To upgrade Dremio, update the image value in the values.yaml file to the new Dremio version and run the helm upgrade command.

During the upgrade process, existing pods are terminated and new pods are created with the new image. After all of the newly created pods are restarted and running, your Dremio cluster is upgraded.

To upgrade Dremio:

  1. Ensure that your Dremio+Kubernetes cluster is backed up. See Backup for more information.

  2. Ensure that there are no queries are running on the cluster.

  3. Update the Dremio image tag in your values.yaml file. For example, to change the Dremio CE image:

    Change Dremio CE image
    image: dremio/dremio-oss
    imageTag: 11.0.0
    ...
    :

    If you are changing the Dremio Enterprise Edition image, you do not need to change the imagePullSecrets property.

  4. Run the helm list command to retrieve the chart release name. In the example below, the chart release name is plundering-alpaca.

    Get chart release name
    helm list
    NAME REVISION UPDATED STATUS CHART NAMESPACE
    plundering-alpaca 1 Wed Jul 18 09:36:14 2018 DEPLOYED dremio-0.0.5 default
  5. Run helm upgrade --wait <chart_release_name> . to upgrade the deployment.
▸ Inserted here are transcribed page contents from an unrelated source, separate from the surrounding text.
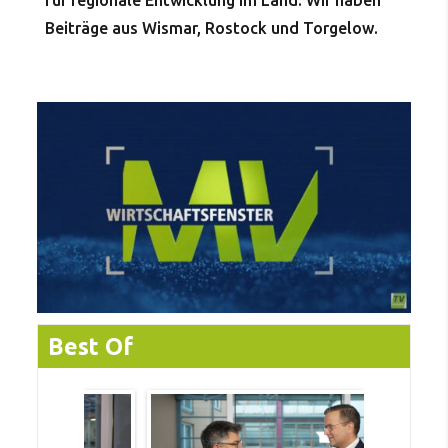
für regionale Entwicklung im Land. Wir haben
Beiträge aus Wismar, Rostock und Torgelow.
Best Of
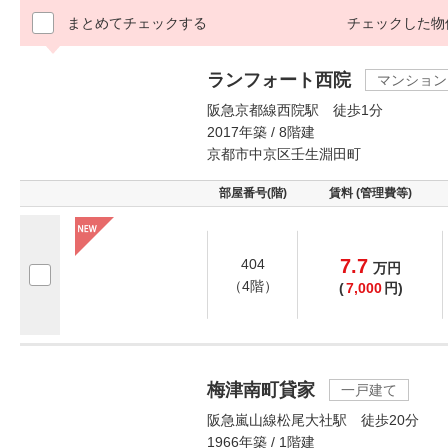
まとめてチェックする
チェックした物
ランフォート西院
マンション
阪急京都線西院駅 徒歩1分
2017年築 / 8階建
京都市中京区壬生淵田町
部屋番号(階)
賃料 (管理費等)
7.7
404
万
円
（4階）
(
7,000
円)
梅津南町貸家
一戸建て
阪急嵐山線松尾大社駅 徒歩20分
1966年築 / 1階建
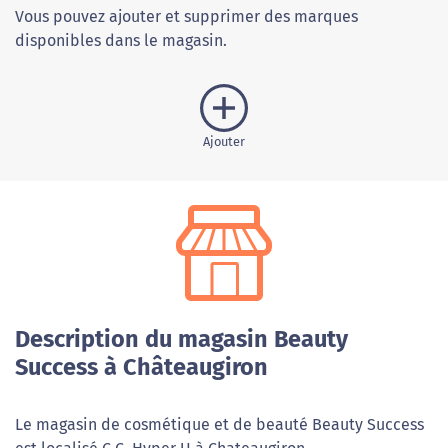
Vous pouvez ajouter et supprimer des marques
disponibles dans le magasin.
Ajouter
Description du magasin Beauty
Success à Châteaugiron
Le magasin de cosmétique et de beauté Beauty Success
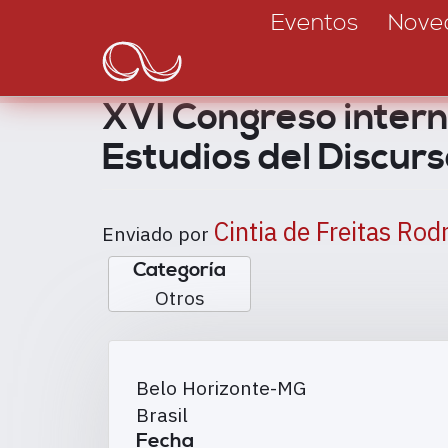
Main
Pasar
Eventos
Nove
al
navigation
contenido
principal
XVI Congreso intern
Estudios del Discur
Cintia de Freitas Rod
Enviado por
Categoría
Otros
Belo Horizonte
-
MG
Brasil
Fecha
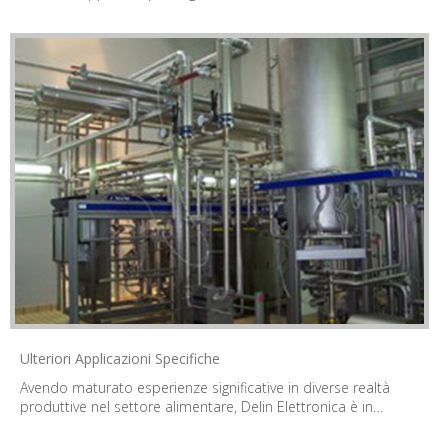
Ulteriori Applicazioni Specifiche
Avendo maturato esperienze significative in diverse realtà
produttive nel settore alimentare, Delin Elettronica è in…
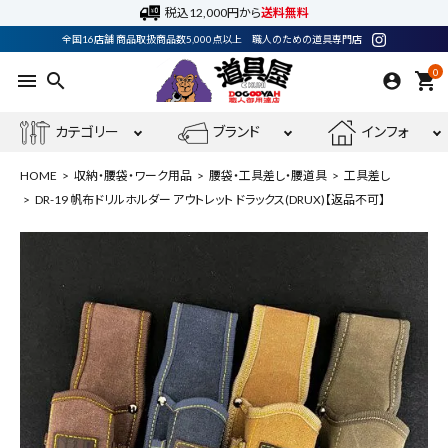
税込12,000円から
送料無料
全国16店舗 商品取扱商品数5,000点以上 職人のための道具専門店
0
menu
search
shopping_cart
カテゴリー
ブランド
インフォ
HOME
収納・腰袋・ワーク用品
腰袋・工具差し・腰道具
工具差し
DR-19 帆布ドリルホルダー アウトレット ドラックス(DRUX)【返品不可】
ACCOUNT MENU
ようこそ ゲスト 様
meeting_room
person
ログイン
会員登録
最近閲覧した商品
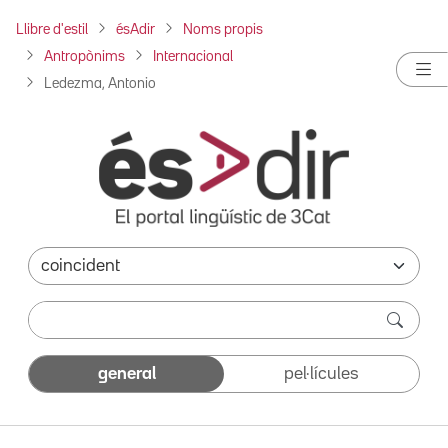
Llibre d'estil
ésAdir
Noms propis
Antropònims
Internacional
Ledezma, Antonio
general
pel·lícules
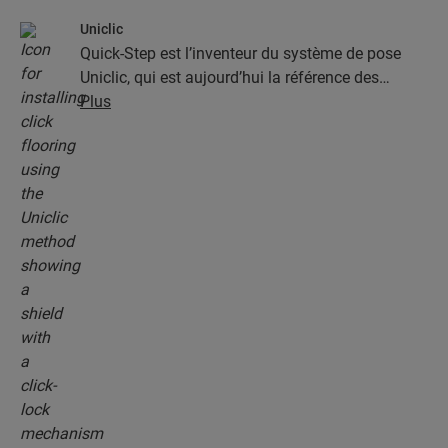
Uniclic
Quick-Step est l’inventeur du système de pose
Uniclic, qui est aujourd’hui la référence des
systèmes de pose par encliquetage. Utilisez le
Plus
système d’encliquetage révolutionnaire et breveté
pour assembler sans effort vos lames.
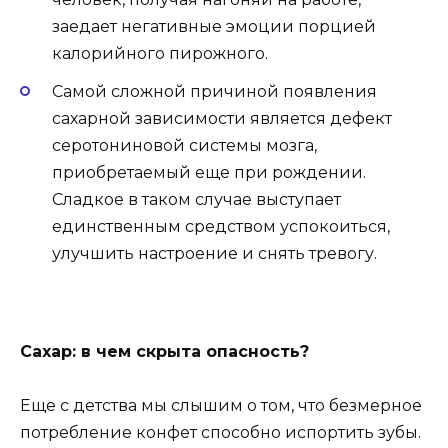
заедает негативные эмоции порцией
калорийного пирожного.
Самой сложной причиной появления
сахарной зависимости является дефект
серотониновой системы мозга,
приобретаемый еще при рождении.
Сладкое в таком случае выступает
единственным средством успокоиться,
улучшить настроение и снять тревогу.
Сахар: в чем скрыта опасность?
Еще с детства мы слышим о том, что безмерное
потребление конфет способно испортить зубы.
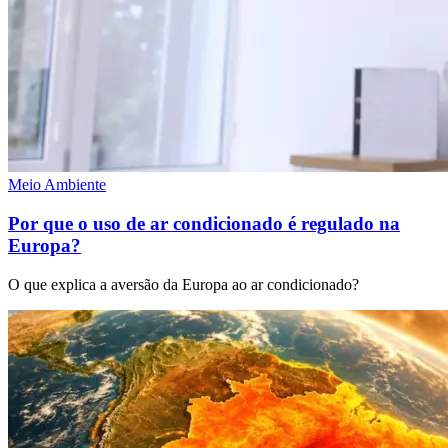
Meio Ambiente
Por que o uso de ar condicionado é regulado na
Europa?
O que explica a aversão da Europa ao ar condicionado?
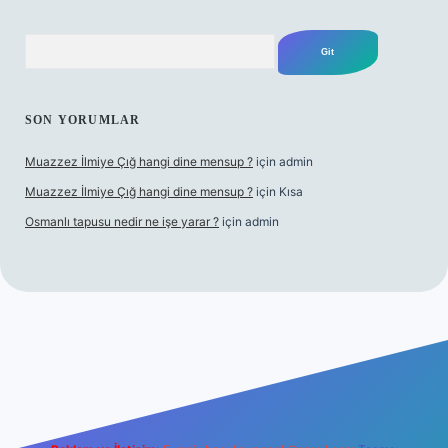
Arama
SON YORUMLAR
Muazzez İlmiye Çığ hangi dine mensup ?
için
admin
Muazzez İlmiye Çığ hangi dine mensup ?
için
Kısa
Osmanlı tapusu nedir ne işe yarar ?
için
admin
per giriş adresi
betexper.xyz
m elexbet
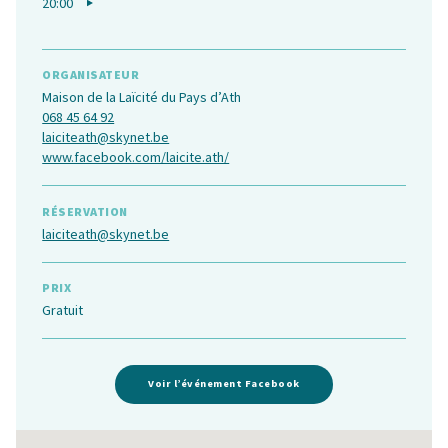
20:00
ORGANISATEUR
Maison de la Laïcité du Pays d’Ath
068 45 64 92
laiciteath@skynet.be
www.facebook.com/laicite.ath/
RÉSERVATION
laiciteath@skynet.be
PRIX
Gratuit
Voir l’événement Facebook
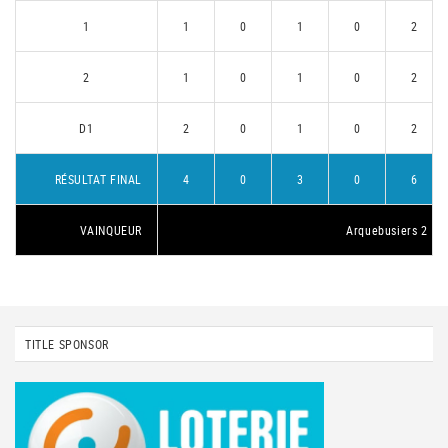
1
1
0
1
0
2
2
1
0
1
0
2
D1
2
0
1
0
2
RÉSULTAT FINAL
4
0
3
0
6
VAINQUEUR
Arquebusiers 2
TITLE SPONSOR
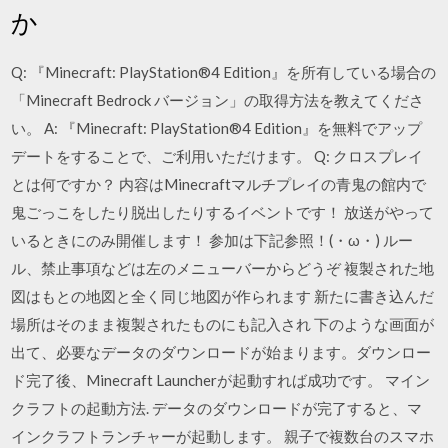
か
Q: 『Minecraft: PlayStation®4 Edition』を所有している場合の
「Minecraft Bedrock バージョン」の取得方法を教えてくださ
い。 A: 『Minecraft: PlayStation®4 Edition』を無料でアップ
デートをすることで、ご利用いただけます。 Q: クロスプレイ
とは何ですか？ 内容はMinecraftマルチプレイの青鬼の館内で
鬼ごっこをしたり脱出したりするイベントです！ 放送がやって
いるときにのみ開催します！ 参加は下記参照！(・ω・) ルー
ル、禁止事項などは左のメニューバーからどうぞ 複製された地
図はもとの地図と全く同じ地図が作られます 新たに書き込んだ
場所はそのまま複製されたものにも記入され 下のような画面が
出て、必要なデータのダウンロードが始まります。ダウンロー
ド完了後、Minecraft Launcherが起動すれば成功です。 マイン
クラフトの起動方法. データのダウンロードが完了すると、マ
インクラフトランチャーが起動します。 親子で複数台のスマホ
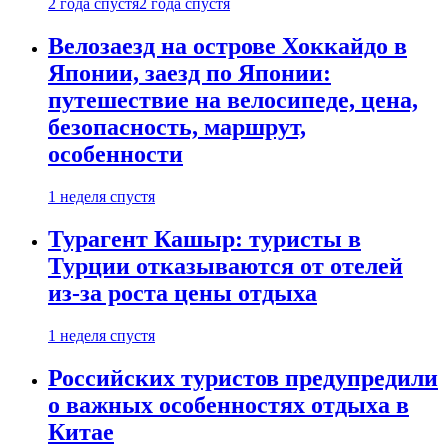
2 года спустя
2 года спустя
Велозаезд на острове Хоккайдо в
Японии, заезд по Японии:
путешествие на велосипеде, цена,
безопасность, маршрут,
особенности
1 неделя спустя
Турагент Кашыр: туристы в
Турции отказываются от отелей
из-за роста цены отдыха
1 неделя спустя
Российских туристов предупредили
о важных особенностях отдыха в
Китае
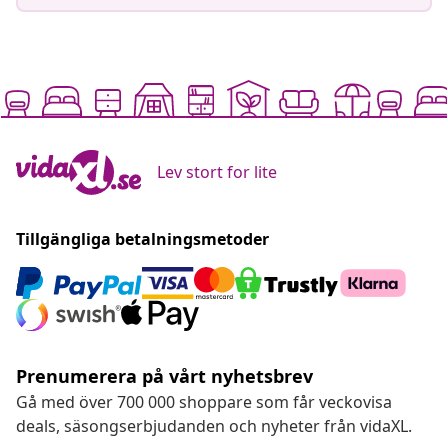
Lev stort for lite
Tillgängliga betalningsmetoder
Prenumerera på vårt nyhetsbrev
Gå med över 700 000 shoppare som får veckovisa
deals, säsongserbjudanden och nyheter från vidaXL.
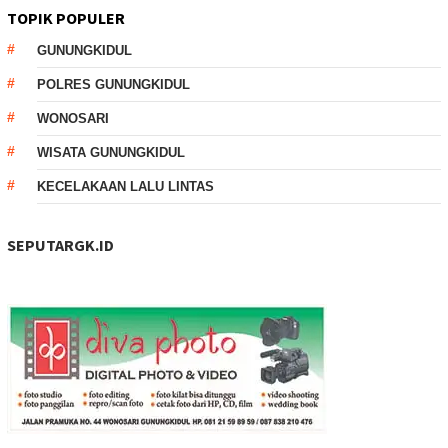
TOPIK POPULER
GUNUNGKIDUL
POLRES GUNUNGKIDUL
WONOSARI
WISATA GUNUNGKIDUL
KECELAKAAN LALU LINTAS
SEPUTARGK.ID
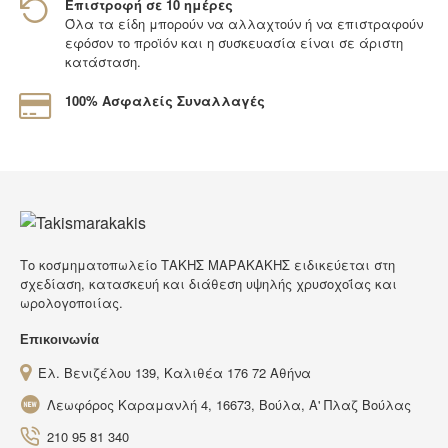
Επιστροφή σε 10 ημέρες
Όλα τα είδη μπορούν να αλλαχτούν ή να επιστραφούν
εφόσον το προϊόν και η συσκευασία είναι σε άριστη
κατάσταση.
100% Ασφαλείς Συναλλαγές
Tο κοσμηματοπωλείο ΤΑΚΗΣ ΜΑΡΑΚΑΚΗΣ ειδικεύεται στη
σχεδίαση, κατασκευή και διάθεση υψηλής χρυσοχοΐας και
ωρολογοποιίας.
Επικοινωνία
Ελ. Βενιζέλου 139, Καλιθέα 176 72 Αθήνα
Λεωφόρος Καραμανλή 4, 16673, Βούλα, Α' Πλαζ Βούλας
210 95 81 340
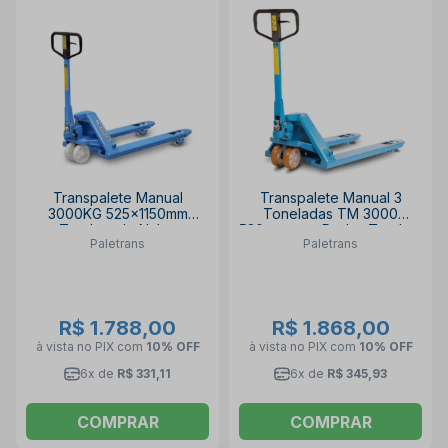
Transpalete Manual
Transpalete Manual 3
3000KG 525x1150mm
Toneladas TM 3000
Tandem de Nylon
530mm com Rodas Tandem
Paletrans
Paletrans
TM3000/TN PALETRANS
de Poliuretano TM3000 TP
PALETRANS
R$ 1.788,00
R$ 1.868,00
à vista no PIX
com
10% OFF
à vista no PIX
com
10% OFF
6x de
R$ 331,11
6x de
R$ 345,93
COMPRAR
COMPRAR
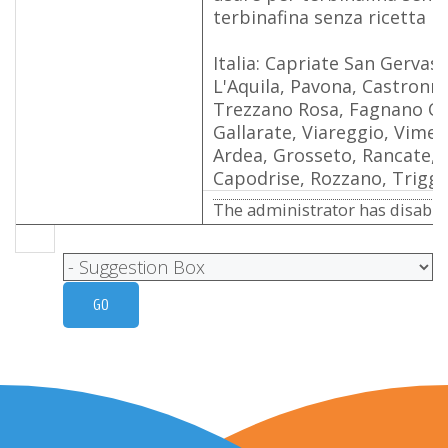
terbinafina senza ricetta
Italia: Capriate San Gervas
L'Aquila, Pavona, Castronno
Trezzano Rosa, Fagnano Ol
Gallarate, Viareggio, Vime
Ardea, Grosseto, Rancate, M
Capodrise, Rozzano, Triggi
The administrator has disabled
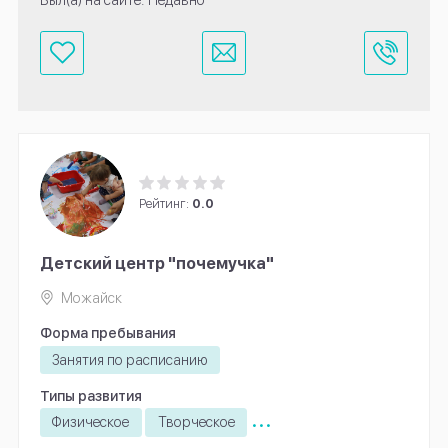
Рейтинг:
0.0
Детский центр "почемучка"
Можайск
Форма пребывания
Занятия по расписанию
Типы развития
...
Физическое
Творческое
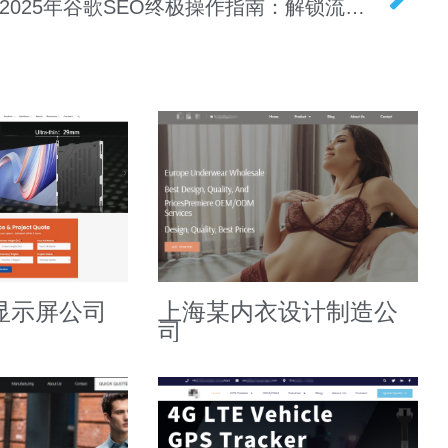
2025年谷歌SEO终极操作指南：解锁流量密码
显示屏公司
上海某内衣设计制造公
司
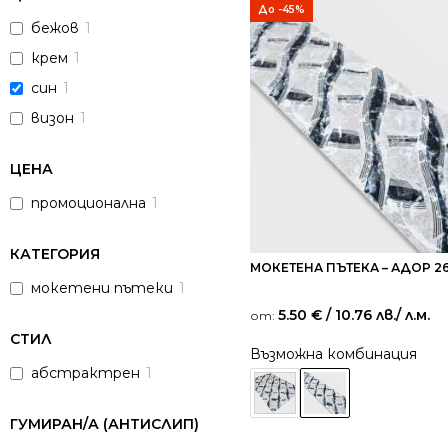
До -45%
бежов
1
крем
1
син
1
визон
1
ЦЕНА
промоционална
1
КАТЕГОРИЯ
МОКЕТЕНА ПЪТЕКА – АДОР 26
мокетени пътеки
1
5.50
€
/ 10.76 лв.
/ л.м.
от:
СТИЛ
Възможна комбинация
абстрактрен
1
ГУМИРАН/А (АНТИСЛИП)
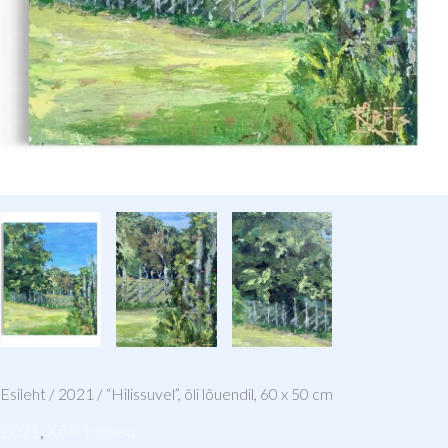
Esileht
/
2021
/ “Hilissuvel”, õli lõuendil, 60 x 50 cm
2021
,
Kõik teosed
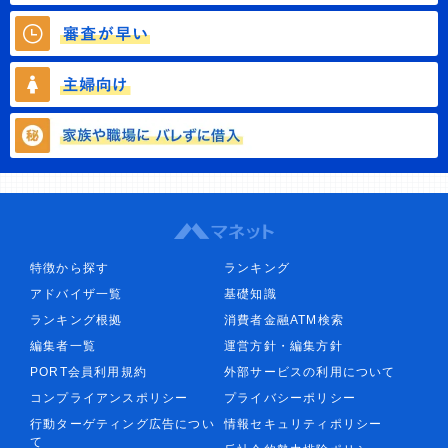
特徴から探す
ランキング
アドバイザ一覧
基礎知識
ランキング根拠
消費者金融ATM検索
編集者一覧
運営方針・編集方針
PORT会員利用規約
外部サービスの利用について
コンプライアンスポリシー
プライバシーポリシー
行動ターゲティング広告につい
情報セキュリティポリシー
て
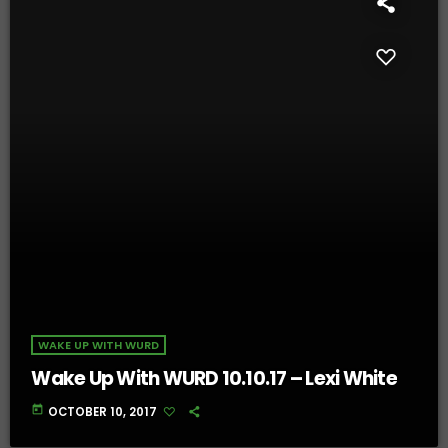
WAKE UP WITH WURD
Wake Up With WURD 10.10.17 – Lexi White
today
OCTOBER 10, 2017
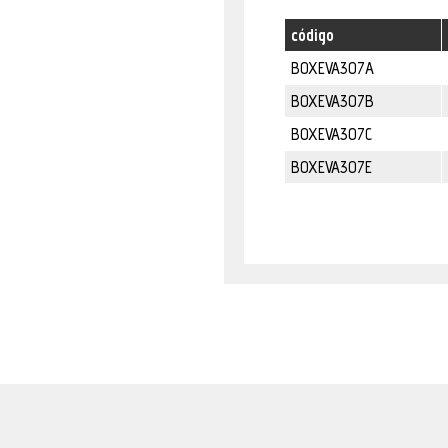
código
BOXEVA307A
BOXEVA307B
BOXEVA307C
BOXEVA307E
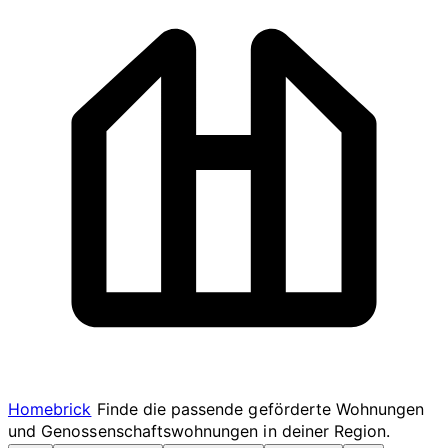
Homebrick
Finde die passende geförderte Wohnungen
und Genossenschaftswohnungen in deiner Region.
Replace <chart_release_name> with your chart release name.

note

The pods are restarted automatically after upgrading. If it takes longer than a couple of minutes to restart, check the status of the pods with the kubectl get pods command. If the pods are pending scheduling due to limited memory or CPU, adjust the values you specified for the properties in the values.yaml file (see Changing your Configuration) or add more resources to your Kubernetes cluster.